** What is expected **
Please transcribe the data below in full. Omit any picture you find in it.
== Segment start ==
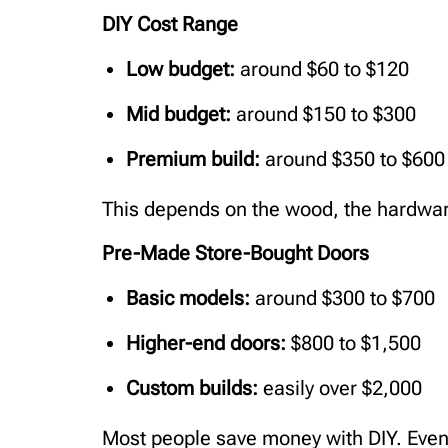
DIY Cost Range
Low budget:
around $60 to $120
Mid budget:
around $150 to $300
Premium build:
around $350 to $600
This depends on the wood, the hardwar
Pre-Made Store-Bought Doors
Basic models:
around $300 to $700
Higher-end doors:
$800 to $1,500
Custom builds:
easily over $2,000
Most people save money with DIY. Even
== Segment end ==
** Solution for this exercise **
DIY Cost Range
Low budget:
around $60 to $120
Mid budget:
around $150 to $300
Premium build:
around $350 to $600
This depends on the wood, the hardwar
Pre-Made Store-Bought Doors
Basic models:
around $300 to $700
Higher-end doors:
$800 to $1,500
Custom builds:
easily over $2,000
Most people save money with DIY. Even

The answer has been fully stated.